▸ What you have to do:
Copy out all the lines in the records that include the word "supplier".

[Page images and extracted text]
-=-=-
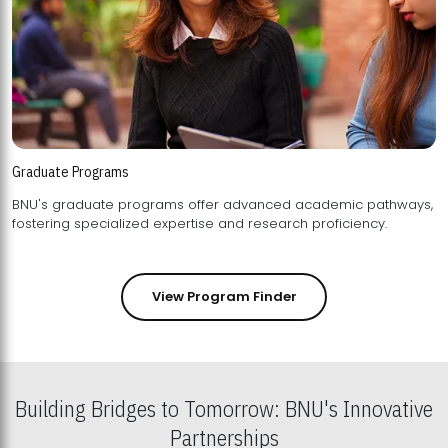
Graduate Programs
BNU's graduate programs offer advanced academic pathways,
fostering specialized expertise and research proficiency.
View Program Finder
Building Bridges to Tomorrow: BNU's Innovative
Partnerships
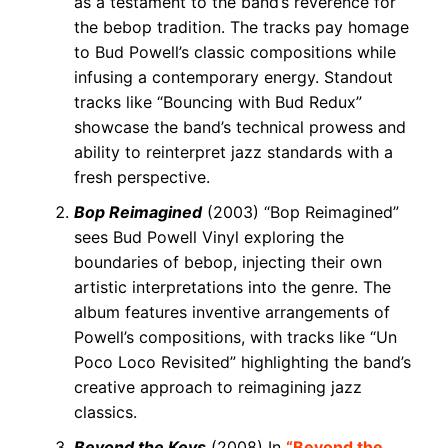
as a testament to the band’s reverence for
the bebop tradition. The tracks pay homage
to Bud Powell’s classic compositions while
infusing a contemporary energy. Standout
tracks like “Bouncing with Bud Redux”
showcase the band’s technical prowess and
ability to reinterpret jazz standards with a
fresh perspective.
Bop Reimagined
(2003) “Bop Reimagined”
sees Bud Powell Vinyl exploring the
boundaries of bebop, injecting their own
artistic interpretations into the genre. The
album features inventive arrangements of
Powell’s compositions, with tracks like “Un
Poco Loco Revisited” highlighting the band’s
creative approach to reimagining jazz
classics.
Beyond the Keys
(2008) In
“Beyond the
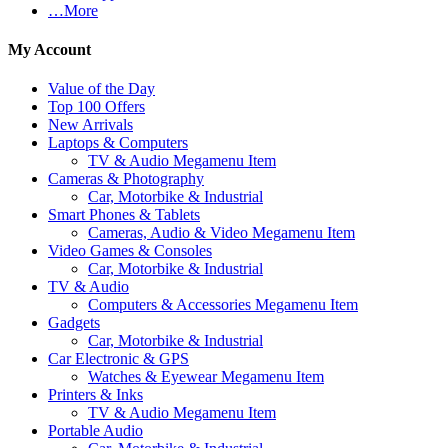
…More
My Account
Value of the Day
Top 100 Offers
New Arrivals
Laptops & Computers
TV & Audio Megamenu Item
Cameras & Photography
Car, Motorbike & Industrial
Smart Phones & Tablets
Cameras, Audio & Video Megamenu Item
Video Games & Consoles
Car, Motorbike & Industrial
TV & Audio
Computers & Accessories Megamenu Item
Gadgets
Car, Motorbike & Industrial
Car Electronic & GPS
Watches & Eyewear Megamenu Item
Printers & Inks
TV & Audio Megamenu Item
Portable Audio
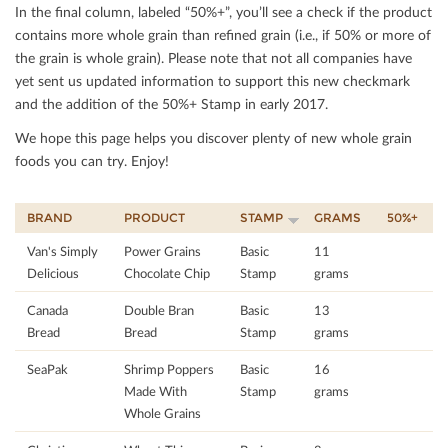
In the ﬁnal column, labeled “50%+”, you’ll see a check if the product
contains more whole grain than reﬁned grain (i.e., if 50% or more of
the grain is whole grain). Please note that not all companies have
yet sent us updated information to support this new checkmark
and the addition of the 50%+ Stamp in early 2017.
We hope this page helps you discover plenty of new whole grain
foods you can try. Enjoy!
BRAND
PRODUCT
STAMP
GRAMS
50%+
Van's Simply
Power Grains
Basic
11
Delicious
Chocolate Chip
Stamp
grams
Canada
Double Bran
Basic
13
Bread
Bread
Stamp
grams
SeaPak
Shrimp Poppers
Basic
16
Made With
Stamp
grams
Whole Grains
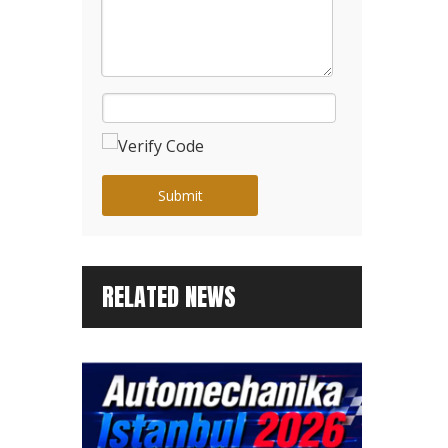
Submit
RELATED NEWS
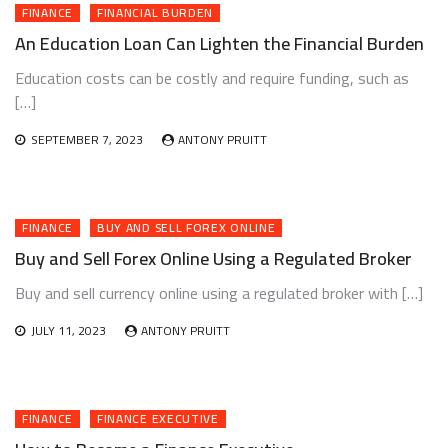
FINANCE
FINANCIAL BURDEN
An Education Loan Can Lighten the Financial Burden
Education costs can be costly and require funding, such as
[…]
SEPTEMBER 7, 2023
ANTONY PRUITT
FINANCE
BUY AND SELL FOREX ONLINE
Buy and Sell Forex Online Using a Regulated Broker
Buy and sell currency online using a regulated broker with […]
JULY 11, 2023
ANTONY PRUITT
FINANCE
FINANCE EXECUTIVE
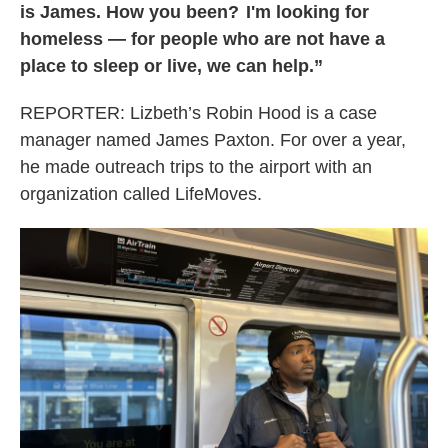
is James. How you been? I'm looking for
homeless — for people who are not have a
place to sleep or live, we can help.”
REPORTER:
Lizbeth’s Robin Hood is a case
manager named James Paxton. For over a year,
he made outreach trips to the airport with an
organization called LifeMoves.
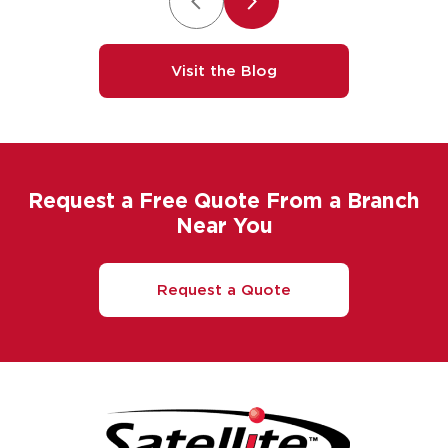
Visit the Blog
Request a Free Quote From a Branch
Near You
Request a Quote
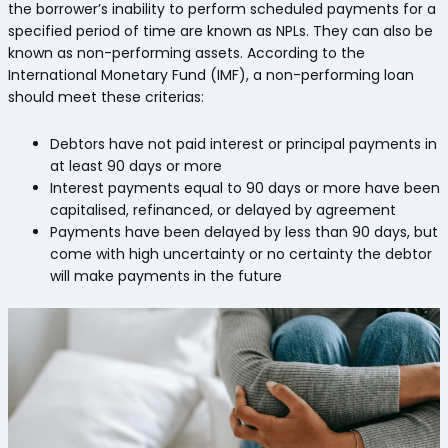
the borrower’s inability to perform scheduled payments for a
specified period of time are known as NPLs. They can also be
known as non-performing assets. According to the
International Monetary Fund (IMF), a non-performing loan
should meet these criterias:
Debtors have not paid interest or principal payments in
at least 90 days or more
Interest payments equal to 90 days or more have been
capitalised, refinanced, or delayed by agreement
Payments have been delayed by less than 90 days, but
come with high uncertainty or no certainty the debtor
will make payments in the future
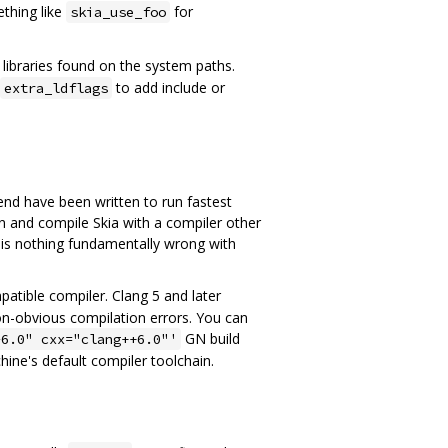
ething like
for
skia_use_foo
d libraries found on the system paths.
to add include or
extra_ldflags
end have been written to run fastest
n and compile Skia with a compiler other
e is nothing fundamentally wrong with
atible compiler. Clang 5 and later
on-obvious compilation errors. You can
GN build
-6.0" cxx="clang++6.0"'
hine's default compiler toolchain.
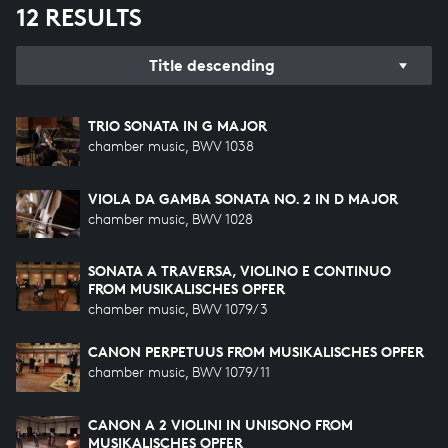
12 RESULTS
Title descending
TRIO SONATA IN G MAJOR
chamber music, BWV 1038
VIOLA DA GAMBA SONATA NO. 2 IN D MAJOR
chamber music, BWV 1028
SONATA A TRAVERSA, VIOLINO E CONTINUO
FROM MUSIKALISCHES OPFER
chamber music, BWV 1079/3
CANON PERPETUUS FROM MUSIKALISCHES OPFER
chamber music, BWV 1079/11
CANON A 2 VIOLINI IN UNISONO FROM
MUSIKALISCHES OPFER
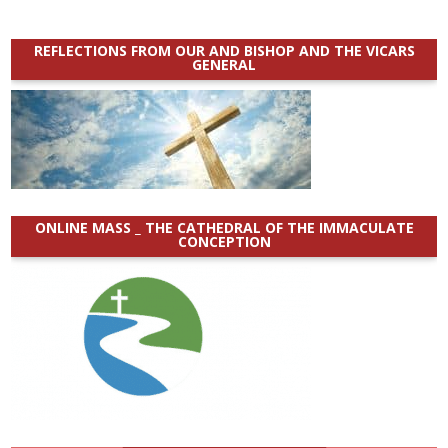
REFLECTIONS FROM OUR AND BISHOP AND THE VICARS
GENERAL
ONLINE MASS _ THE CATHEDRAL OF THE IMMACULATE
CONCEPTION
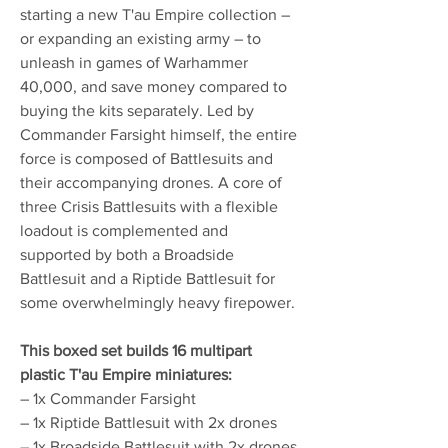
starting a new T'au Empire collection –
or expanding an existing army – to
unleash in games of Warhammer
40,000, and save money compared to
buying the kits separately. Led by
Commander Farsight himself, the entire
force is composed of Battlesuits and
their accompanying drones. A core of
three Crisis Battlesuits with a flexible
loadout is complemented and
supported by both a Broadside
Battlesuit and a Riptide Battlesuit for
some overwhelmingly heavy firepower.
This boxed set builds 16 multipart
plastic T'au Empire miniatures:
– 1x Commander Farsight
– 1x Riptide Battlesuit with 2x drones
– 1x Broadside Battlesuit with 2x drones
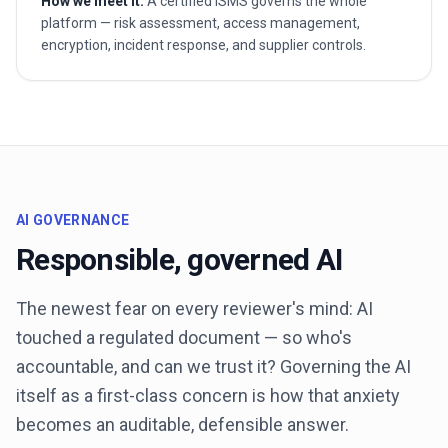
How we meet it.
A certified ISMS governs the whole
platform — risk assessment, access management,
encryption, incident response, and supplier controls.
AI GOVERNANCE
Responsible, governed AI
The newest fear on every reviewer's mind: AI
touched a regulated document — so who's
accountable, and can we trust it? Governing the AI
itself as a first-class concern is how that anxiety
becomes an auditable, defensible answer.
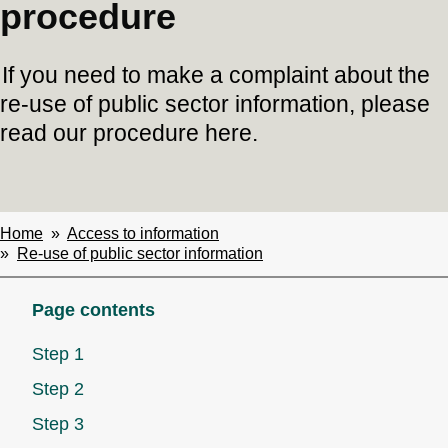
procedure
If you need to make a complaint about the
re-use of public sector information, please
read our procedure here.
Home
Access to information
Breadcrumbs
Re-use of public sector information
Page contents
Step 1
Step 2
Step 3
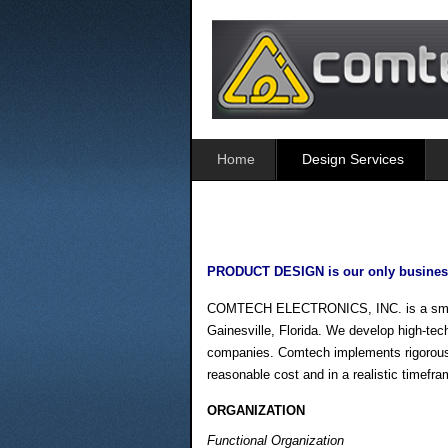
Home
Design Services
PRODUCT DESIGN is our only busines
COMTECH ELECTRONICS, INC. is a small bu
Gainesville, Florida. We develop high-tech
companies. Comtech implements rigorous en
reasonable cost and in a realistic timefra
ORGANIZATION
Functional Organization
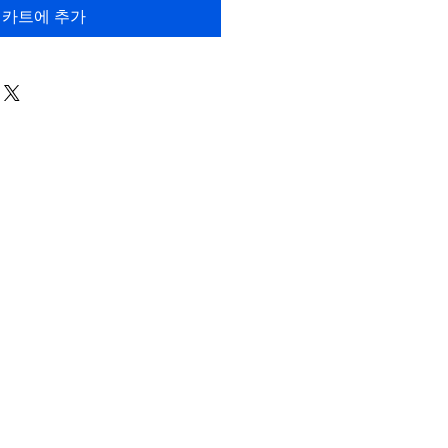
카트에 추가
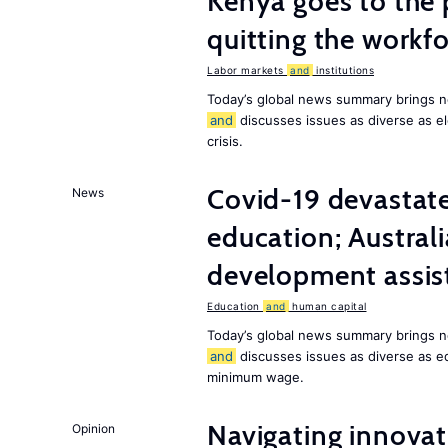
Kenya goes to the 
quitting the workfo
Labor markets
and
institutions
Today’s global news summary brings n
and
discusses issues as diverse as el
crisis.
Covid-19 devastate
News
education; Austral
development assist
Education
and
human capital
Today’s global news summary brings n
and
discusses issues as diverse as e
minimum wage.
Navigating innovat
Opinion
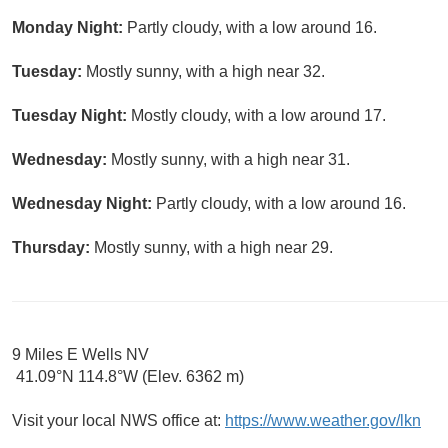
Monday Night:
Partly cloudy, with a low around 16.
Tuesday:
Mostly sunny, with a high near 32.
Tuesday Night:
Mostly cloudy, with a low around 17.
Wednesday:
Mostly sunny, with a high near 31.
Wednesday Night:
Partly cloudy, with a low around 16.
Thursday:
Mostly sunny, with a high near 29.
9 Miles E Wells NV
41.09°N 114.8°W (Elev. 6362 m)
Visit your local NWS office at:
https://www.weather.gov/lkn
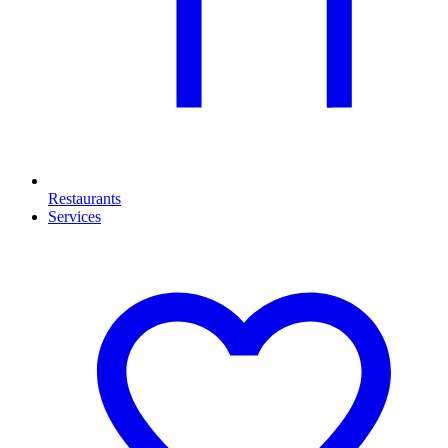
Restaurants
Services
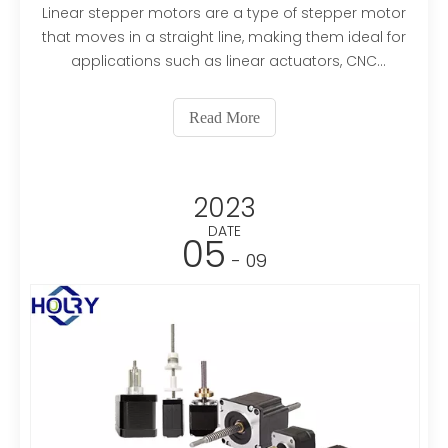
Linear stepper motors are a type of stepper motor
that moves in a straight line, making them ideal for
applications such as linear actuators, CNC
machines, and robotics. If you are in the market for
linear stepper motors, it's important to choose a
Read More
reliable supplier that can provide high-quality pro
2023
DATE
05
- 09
-=-=-
▸ Problem solution:
encryption, incident response, and supplier controls.
reliable supplier that can provide high-quality pro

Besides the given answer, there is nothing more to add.